This is an implementation of a trainable Truecaser for Python.
A truecaser converts a sentence where the casing was lost to the most probable casing. Use cases are sentences that are in all-upper case, in all-lower case or in title case.
A model for English is provided, achieving an accuracy of 98.39% on a small test set of random sentences from Wikipedia.
The model was inspired by the paper of Lucian Vlad Lita et al., tRuEcasIng but with some simplifications.
The model applies a greed strategy. For each token, from left to right, it computes for all possible casing:
score(w_0) = P(w_0) * P(w_0 | w_{-1}) * P(w_0 | w_1) * P(w_0 | w_{-1}, w_1)
with w_0
the word at the current position, w_{-1}
the previous word, w_1
the next word in the sentence.
All observed casings for w_0
are tested and the casing with the highest score is selected.
The probabilities P(...)
are computed based on a large training corpus.

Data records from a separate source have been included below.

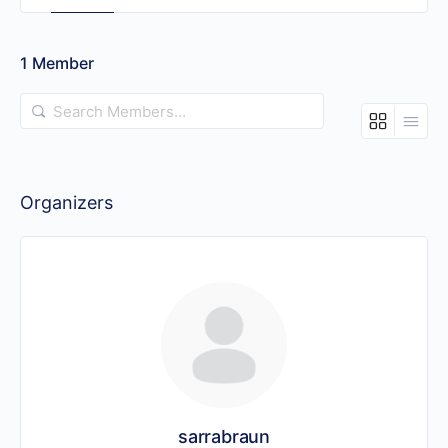
1
Member
Search
Members…
Organizers
sarrabraun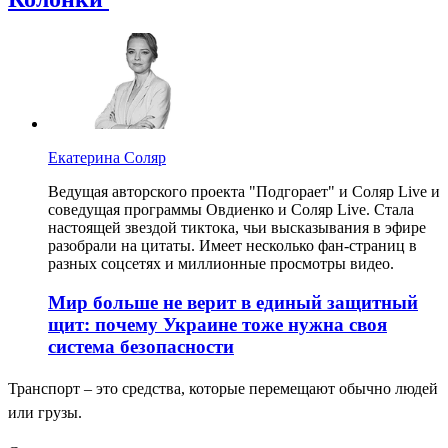
Екатерина Соляр
Ведущая авторского проекта "Подгорает" и Соляр Live и
соведущая программы Овдиенко и Соляр Live. Стала
настоящей звездой тиктока, чьи высказывания в эфире
разобрали на цитаты. Имеет несколько фан-страниц в
разных соцсетях и миллионные просмотры видео.
Мир больше не верит в единый защитный
щит: почему Украине тоже нужна своя
система безопасности
Транспорт – это средства, которые перемещают обычно людей
или грузы.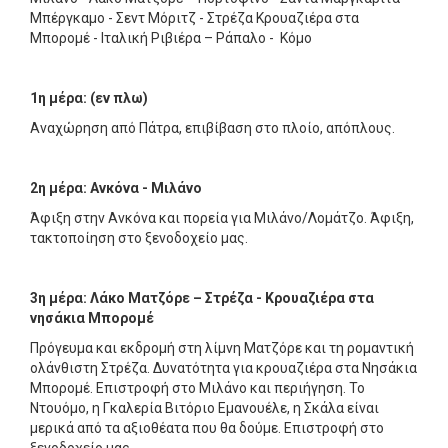
Μπέργκαμο - Σεντ Μόριτζ - Στρέζα Κρουαζιέρα στα
Μπορομέ - Ιταλική Ριβιέρα – Ράπαλο - Κόμο
1η μέρα: (εν πλω)
Αναχώρηση από Πάτρα, επιβίβαση στο πλοίο, απόπλους.
2η μέρα: Ανκόνα - Μιλάνο
Άφιξη στην Ανκόνα και πορεία για Μιλάνο/Λομάτζο. Άφιξη,
τακτοποίηση στο ξενοδοχείο μας.
3η μέρα: Λάκο Ματζόρε – Στρέζα - Κρουαζιέρα στα
νησάκια Μπορομέ
Πρόγευμα και εκδρομή στη λίμνη Ματζόρε και τη ρομαντική
ολάνθιστη Στρέζα. Δυνατότητα για κρουαζιέρα στα Νησάκια
Μπορομέ. Επιστροφή στο Μιλάνο και περιήγηση. Το
Ντουόμο, η Γκαλερία Βιτόριο Εμανουέλε, η Σκάλα είναι
μερικά από τα αξιοθέατα που θα δούμε. Επιστροφή στο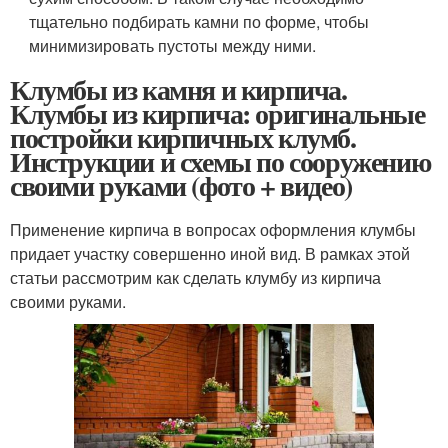
тщательно подбирать камни по форме, чтобы
минимизировать пустоты между ними.
Клумбы из камня и кирпича.
Клумбы из кирпича: оригинальные
постройки кирпичных клумб.
Инструкции и схемы по сооружению
своими руками (фото + видео)
Применение кирпича в вопросах оформления клумбы
придает участку совершенно иной вид. В рамках этой
статьи рассмотрим как сделать клумбу из кирпича
своими руками.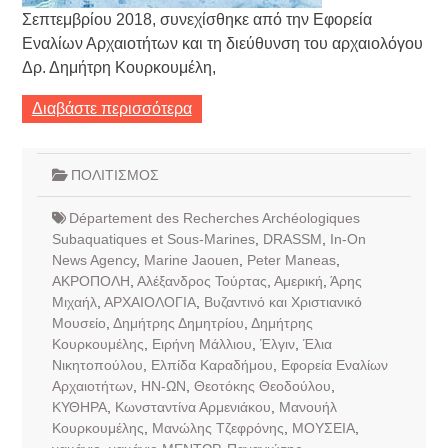
Σεπτεμβρίου 2018, συνεχίσθηκε από την Εφορεία
Εναλίων Αρχαιοτήτων και τη διεύθυνση του αρχαιολόγου
Δρ. Δημήτρη Κουρκουμέλη,
Διαβάστε περισσότερα
ΠΟΛΙΤΙΣΜΟΣ
Département des Recherches Archéologiques
Subaquatiques et Sous-Marines
,
DRASSM
,
In-On
News Agency
,
Marine Jaouen
,
Peter Maneas
,
ΑΚΡΟΠΟΛΗ
,
Αλέξανδρος Τούρτας
,
Αμερική
,
Άρης
Μιχαήλ
,
ΑΡΧΑΙΟΛΟΓΙΑ
,
Βυζαντινό και Χριστιανικό
Μουσείο
,
Δημήτρης Δημητρίου
,
Δημήτρης
Κουρκουμέλης
,
Ειρήνη Μάλλιου
,
Έλγιν
,
Έλια
Νικητοπούλου
,
Ελπίδα Καραδήμου
,
Εφορεία Εναλίων
Αρχαιοτήτων
,
ΗΝ-ΩΝ
,
Θεοτόκης Θεοδούλου
,
ΚΥΘΗΡΑ
,
Κωνσταντίνα Αρμενιάκου
,
Μανουήλ
Κουρκουμέλης
,
Μανώλης Τζεφρόνης
,
ΜΟΥΣΕΙΑ
,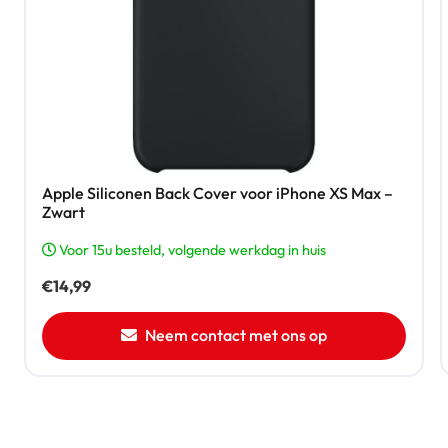
Apple Siliconen Back Cover voor iPhone XS Max –
Zwart
Voor 15u besteld, volgende werkdag in huis
€
14,99
Neem contact met ons op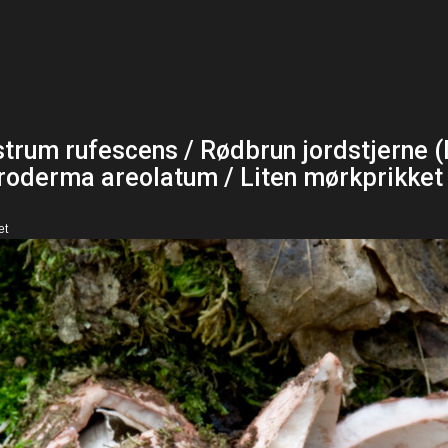
trum rufescens / Rødbrun jordstjerne (
roderma areolatum / Liten mørkprikket
et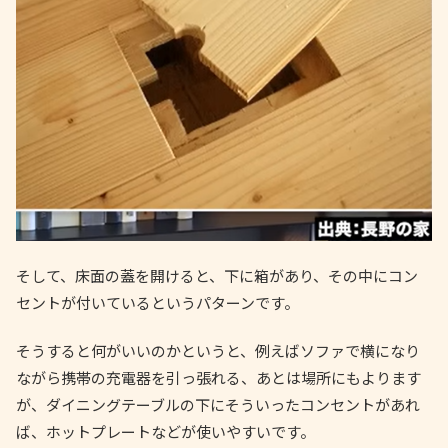
そして、床面の蓋を開けると、下に箱があり、その中にコン
セントが付いているというパターンです。
そうすると何がいいのかというと、例えばソファで横になり
ながら携帯の充電器を引っ張れる、あとは場所にもよります
が、ダイニングテーブルの下にそういったコンセントがあれ
ば、ホットプレートなどが使いやすいです。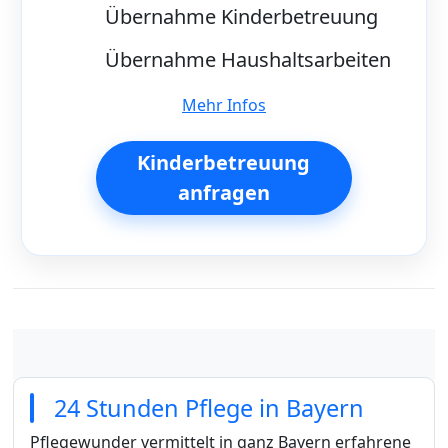
Übernahme Kinderbetreuung
Übernahme Haushaltsarbeiten
Mehr Infos
Kinderbetreuung
anfragen
24 Stunden Pflege in Bayern
Pflegewunder vermittelt in ganz Bayern erfahrene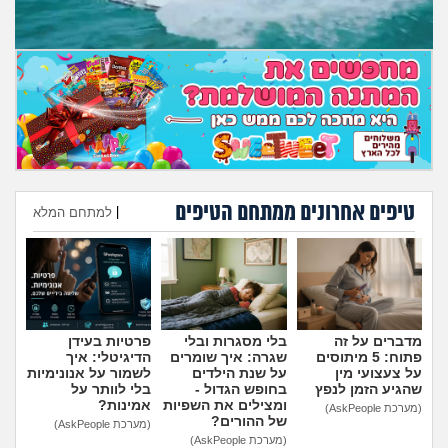
טיפים אחרונים ממתחם הטיפים
|
למתחם המלא
הוספת טיפ
מדברים על זה
בלי מסגרות ובלי
פרטיות בעידן
פתוח: 5 מיתוסים
שגרה: איך שומרים
הדיגיטלי: איך
על צעצועי מין
על שנת הילדים
לשמור על אנונימיות
שהגיע הזמן לנפץ
בחופש הגדול -
בלי לוותר על
ומצילים את השפיות
אמינות?
(מערכת AskPeople)
של ההורים?
(מערכת AskPeople)
(מערכת AskPeople)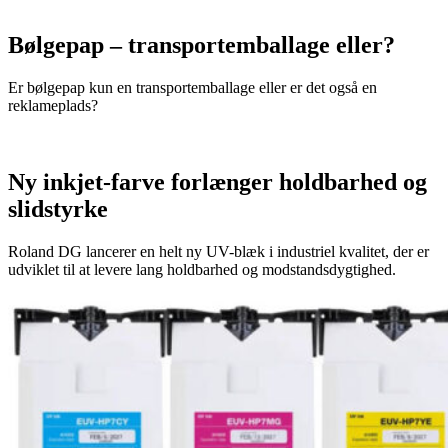
Bølgepap – transportemballage eller?
Er bølgepap kun en transportemballage eller er det også en
reklameplads?
Ny inkjet-farve forlænger holdbarhed og
slidstyrke
Roland DG lancerer en helt ny UV-blæk i industriel kvalitet, der er
udviklet til at levere lang holdbarhed og modstandsdygtighed.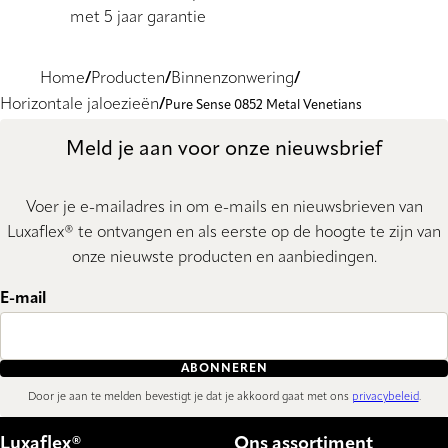
met 5 jaar garantie
Home
Producten
Binnenzonwering
Horizontale jaloezieën
Pure Sense 0852 Metal Venetians
Meld je aan voor onze nieuwsbrief
Voer je e-mailadres in om e-mails en nieuwsbrieven van
Luxaflex® te ontvangen en als eerste op de hoogte te zijn van
onze nieuwste producten en aanbiedingen.
E-mail
ABONNEREN
Door je aan te melden bevestigt je dat je akkoord gaat met ons
privacybeleid
.
Luxaflex®
Ons assortiment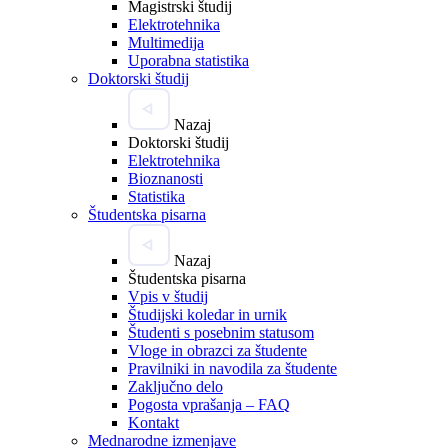
Magistrski študij
Elektrotehnika
Multimedija
Uporabna statistika
Doktorski študij
Nazaj
Doktorski študij
Elektrotehnika
Bioznanosti
Statistika
Študentska pisarna
Nazaj
Študentska pisarna
Vpis v študij
Študijski koledar in urnik
Študenti s posebnim statusom
Vloge in obrazci za študente
Pravilniki in navodila za študente
Zaključno delo
Pogosta vprašanja – FAQ
Kontakt
Mednarodne izmenjave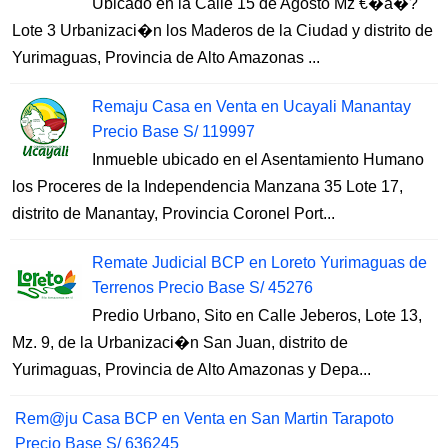
Ubicado en la Calle 15 de Agosto Mz €�a�?
Lote 3 Urbanizaci�n los Maderos de la Ciudad y distrito de
Yurimaguas, Provincia de Alto Amazonas ...
Remaju Casa en Venta en Ucayali Manantay
Precio Base S/ 119997
Inmueble ubicado en el Asentamiento Humano
los Proceres de la Independencia Manzana 35 Lote 17,
distrito de Manantay, Provincia Coronel Port...
Remate Judicial BCP en Loreto Yurimaguas de
Terrenos Precio Base S/ 45276
Predio Urbano, Sito en Calle Jeberos, Lote 13,
Mz. 9, de la Urbanizaci�n San Juan, distrito de
Yurimaguas, Provincia de Alto Amazonas y Depa...
Rem@ju Casa BCP en Venta en San Martin Tarapoto
Precio Base S/ 636245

The Code was written for Python 2.7 and requires NLTK 3.0.
From NLTK, it uses the functions to spilt sentences into tokens and the FreqDist(). These parts of the code can easily be replaced, so that the code can be used without NLTK install.
You need a distributions.obj
that contains information on the frequencies of unigrams, bigrams, and trigrams.
A pre-trained distributions.obj
for English is provided in the release section (name: english_distribitions.obj.zip. Unzip it before you can use it).
One large distributions.obj
for English is provided in the download section of github.
You can train your own distributions.obj
using the TrainTruecaser.py
script.
To run the model on one (or multiple) text files, provide distributions.obj
to the PredictTruecase.py
script. If no text file(s) are provided as arguments, input is read from STDIN.
To evaluate a model, have a look at EvaluateTruecaser.py
.
You can retrain the Truecaser easily. Simply change the train.txt
file with a large sample of sentences, change the TrainTruecaser.py
such that is uses the train.txt
and run the script. You can also use it for other languages than English like German, Spanish, or French.
Sorry that this is kind of shitty code without documentation. I was looking for my research for a truecaser, but I couldn't find any working implementation. I implemented this script in a hacky manner and it works quite well (at least for me).
I think the code is so simple that everyone can use and adapt it and maybe it is handy for someone. The principle behind the code is really simple, but as mentioned above, it achieves good results.
Hint: The casing of company and product names is the hardest. Train the system on a large and recent dataset to achieve the best results (e.g. on a recent dump of Wikipedia).